EXERCISE DIRECTIONS:
Each record below is to be copied word for word, with pictures removed.

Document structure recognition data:
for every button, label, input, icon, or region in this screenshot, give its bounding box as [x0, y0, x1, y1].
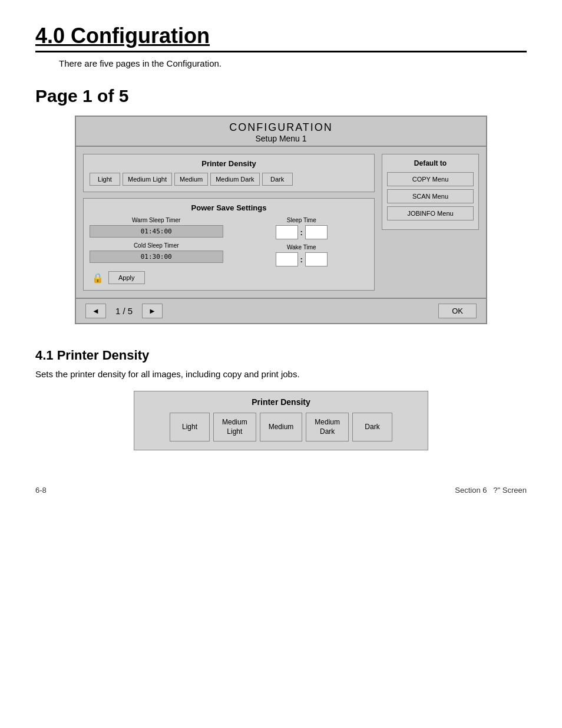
cold-sleep-label: Cold Sleep Timer	[90, 242, 223, 249]
density-btn-medium-light[interactable]: Medium Light	[123, 173, 172, 186]
jobinfo-menu-button[interactable]: JOBINFO Menu	[387, 206, 474, 220]
small-density-buttons-group: Light MediumLight Medium MediumDark Dark	[143, 413, 419, 442]
small-density-btn-medium[interactable]: Medium	[260, 413, 303, 442]
density-buttons-group: Light Medium Light Medium Medium Dark Da…	[90, 173, 368, 186]
small-density-btn-dark[interactable]: Dark	[352, 413, 392, 442]
printer-density-section: Printer Density Light Medium Light Mediu…	[83, 154, 375, 192]
warm-sleep-label: Warm Sleep Timer	[90, 217, 223, 223]
config-header: CONFIGURATION Setup Menu 1	[76, 117, 486, 147]
density-btn-medium[interactable]: Medium	[174, 173, 208, 186]
density-btn-light[interactable]: Light	[90, 173, 120, 186]
warm-sleep-value: 01:45:00	[90, 225, 223, 238]
page-section-title: Page 1 of 5	[35, 86, 527, 106]
small-printer-density-widget: Printer Density Light MediumLight Medium…	[134, 391, 428, 450]
wake-time-label: Wake Time	[235, 244, 369, 251]
subtitle-text: There are five pages in the Configuratio…	[59, 58, 527, 68]
page-footer: 6-8 Section 6 ?" Screen	[35, 486, 527, 495]
wake-colon: :	[300, 255, 303, 264]
printer-density-title: Printer Density	[90, 159, 368, 168]
density-btn-dark[interactable]: Dark	[262, 173, 293, 186]
small-density-btn-medium-light[interactable]: MediumLight	[213, 413, 256, 442]
density-btn-medium-dark[interactable]: Medium Dark	[210, 173, 259, 186]
cold-sleep-value: 01:30:00	[90, 251, 223, 263]
section-41-desc: Sets the printer density for all images,…	[35, 369, 527, 379]
main-title: 4.0 Configuration	[35, 24, 527, 52]
sleep-time-label: Sleep Time	[235, 217, 369, 223]
config-footer: ◄ 1 / 5 ► OK	[76, 298, 486, 323]
sleep-colon: :	[300, 228, 303, 237]
config-right: Default to COPY Menu SCAN Menu JOBINFO M…	[382, 154, 479, 291]
wake-time-min-input[interactable]	[305, 252, 328, 266]
power-save-title: Power Save Settings	[90, 203, 368, 212]
sleep-time-inputs: :	[235, 225, 369, 239]
footer-page-num: 6-8	[35, 486, 47, 495]
default-to-title: Default to	[387, 159, 474, 167]
config-body: Printer Density Light Medium Light Mediu…	[76, 147, 486, 298]
ok-button[interactable]: OK	[438, 304, 477, 318]
power-save-left: Warm Sleep Timer 01:45:00 Cold Sleep Tim…	[90, 217, 223, 268]
section-41-title: 4.1 Printer Density	[35, 348, 527, 363]
power-save-grid: Warm Sleep Timer 01:45:00 Cold Sleep Tim…	[90, 217, 368, 268]
apply-button[interactable]: Apply	[108, 271, 145, 284]
config-header-title: CONFIGURATION	[76, 121, 486, 134]
power-save-section: Power Save Settings Warm Sleep Timer 01:…	[83, 198, 375, 291]
sleep-time-min-input[interactable]	[305, 225, 328, 239]
default-to-section: Default to COPY Menu SCAN Menu JOBINFO M…	[382, 154, 479, 230]
footer-section-label: Section 6 ?" Screen	[455, 486, 527, 495]
config-dialog: CONFIGURATION Setup Menu 1 Printer Densi…	[75, 116, 487, 324]
lock-icon: 🔒	[92, 272, 104, 284]
power-save-right: Sleep Time : Wake Time :	[235, 217, 369, 268]
config-header-subtitle: Setup Menu 1	[76, 134, 486, 143]
sleep-time-hour-input[interactable]	[276, 225, 298, 239]
small-density-btn-medium-dark[interactable]: MediumDark	[306, 413, 349, 442]
copy-menu-button[interactable]: COPY Menu	[387, 172, 474, 186]
scan-menu-button[interactable]: SCAN Menu	[387, 189, 474, 203]
prev-page-button[interactable]: ◄	[85, 304, 106, 318]
page-indicator: 1 / 5	[106, 306, 142, 316]
next-page-button[interactable]: ►	[142, 304, 163, 318]
config-left: Printer Density Light Medium Light Mediu…	[83, 154, 375, 291]
wake-time-inputs: :	[235, 252, 369, 266]
small-density-title: Printer Density	[143, 397, 419, 407]
small-density-btn-light[interactable]: Light	[170, 413, 210, 442]
wake-time-hour-input[interactable]	[276, 252, 298, 266]
power-save-footer: 🔒 Apply	[90, 271, 368, 284]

TASK OUTPUT:
for every button, label, input, icon, or region in this screenshot, give its bounding box as [x0, y0, x1, y1].
cold-sleep-label: Cold Sleep Timer	[90, 242, 223, 249]
density-btn-medium-light[interactable]: Medium Light	[123, 173, 172, 186]
jobinfo-menu-button[interactable]: JOBINFO Menu	[387, 206, 474, 220]
small-density-buttons-group: Light MediumLight Medium MediumDark Dark	[143, 413, 419, 442]
small-density-btn-medium[interactable]: Medium	[260, 413, 303, 442]
density-buttons-group: Light Medium Light Medium Medium Dark Da…	[90, 173, 368, 186]
small-density-btn-dark[interactable]: Dark	[352, 413, 392, 442]
printer-density-section: Printer Density Light Medium Light Mediu…	[83, 154, 375, 192]
warm-sleep-label: Warm Sleep Timer	[90, 217, 223, 223]
config-header: CONFIGURATION Setup Menu 1	[76, 117, 486, 147]
density-btn-medium[interactable]: Medium	[174, 173, 208, 186]
density-btn-light[interactable]: Light	[90, 173, 120, 186]
warm-sleep-value: 01:45:00	[90, 225, 223, 238]
page-section-title: Page 1 of 5	[35, 86, 527, 106]
small-printer-density-widget: Printer Density Light MediumLight Medium…	[134, 391, 428, 450]
wake-time-label: Wake Time	[235, 244, 369, 251]
subtitle-text: There are five pages in the Configuratio…	[59, 58, 527, 68]
page-footer: 6-8 Section 6 ?" Screen	[35, 486, 527, 495]
wake-colon: :	[300, 255, 303, 264]
printer-density-title: Printer Density	[90, 159, 368, 168]
density-btn-dark[interactable]: Dark	[262, 173, 293, 186]
small-density-btn-medium-light[interactable]: MediumLight	[213, 413, 256, 442]
density-btn-medium-dark[interactable]: Medium Dark	[210, 173, 259, 186]
cold-sleep-value: 01:30:00	[90, 251, 223, 263]
section-41-desc: Sets the printer density for all images,…	[35, 369, 527, 379]
main-title: 4.0 Configuration	[35, 24, 527, 52]
sleep-time-label: Sleep Time	[235, 217, 369, 223]
config-footer: ◄ 1 / 5 ► OK	[76, 298, 486, 323]
sleep-colon: :	[300, 228, 303, 237]
config-right: Default to COPY Menu SCAN Menu JOBINFO M…	[382, 154, 479, 291]
wake-time-min-input[interactable]	[305, 252, 328, 266]
power-save-title: Power Save Settings	[90, 203, 368, 212]
sleep-time-inputs: :	[235, 225, 369, 239]
footer-page-num: 6-8	[35, 486, 47, 495]
default-to-title: Default to	[387, 159, 474, 167]
config-body: Printer Density Light Medium Light Mediu…	[76, 147, 486, 298]
ok-button[interactable]: OK	[438, 304, 477, 318]
power-save-left: Warm Sleep Timer 01:45:00 Cold Sleep Tim…	[90, 217, 223, 268]
section-41-title: 4.1 Printer Density	[35, 348, 527, 363]
power-save-grid: Warm Sleep Timer 01:45:00 Cold Sleep Tim…	[90, 217, 368, 268]
apply-button[interactable]: Apply	[108, 271, 145, 284]
config-header-title: CONFIGURATION	[76, 121, 486, 134]
power-save-section: Power Save Settings Warm Sleep Timer 01:…	[83, 198, 375, 291]
sleep-time-min-input[interactable]	[305, 225, 328, 239]
default-to-section: Default to COPY Menu SCAN Menu JOBINFO M…	[382, 154, 479, 230]
footer-section-label: Section 6 ?" Screen	[455, 486, 527, 495]
config-dialog: CONFIGURATION Setup Menu 1 Printer Densi…	[75, 116, 487, 324]
lock-icon: 🔒	[92, 272, 104, 284]
power-save-right: Sleep Time : Wake Time :	[235, 217, 369, 268]
config-header-subtitle: Setup Menu 1	[76, 134, 486, 143]
sleep-time-hour-input[interactable]	[276, 225, 298, 239]
small-density-btn-medium-dark[interactable]: MediumDark	[306, 413, 349, 442]
copy-menu-button[interactable]: COPY Menu	[387, 172, 474, 186]
scan-menu-button[interactable]: SCAN Menu	[387, 189, 474, 203]
prev-page-button[interactable]: ◄	[85, 304, 106, 318]
page-indicator: 1 / 5	[106, 306, 142, 316]
next-page-button[interactable]: ►	[142, 304, 163, 318]
config-left: Printer Density Light Medium Light Mediu…	[83, 154, 375, 291]
wake-time-inputs: :	[235, 252, 369, 266]
small-density-title: Printer Density	[143, 397, 419, 407]
small-density-btn-light[interactable]: Light	[170, 413, 210, 442]
wake-time-hour-input[interactable]	[276, 252, 298, 266]
power-save-footer: 🔒 Apply	[90, 271, 368, 284]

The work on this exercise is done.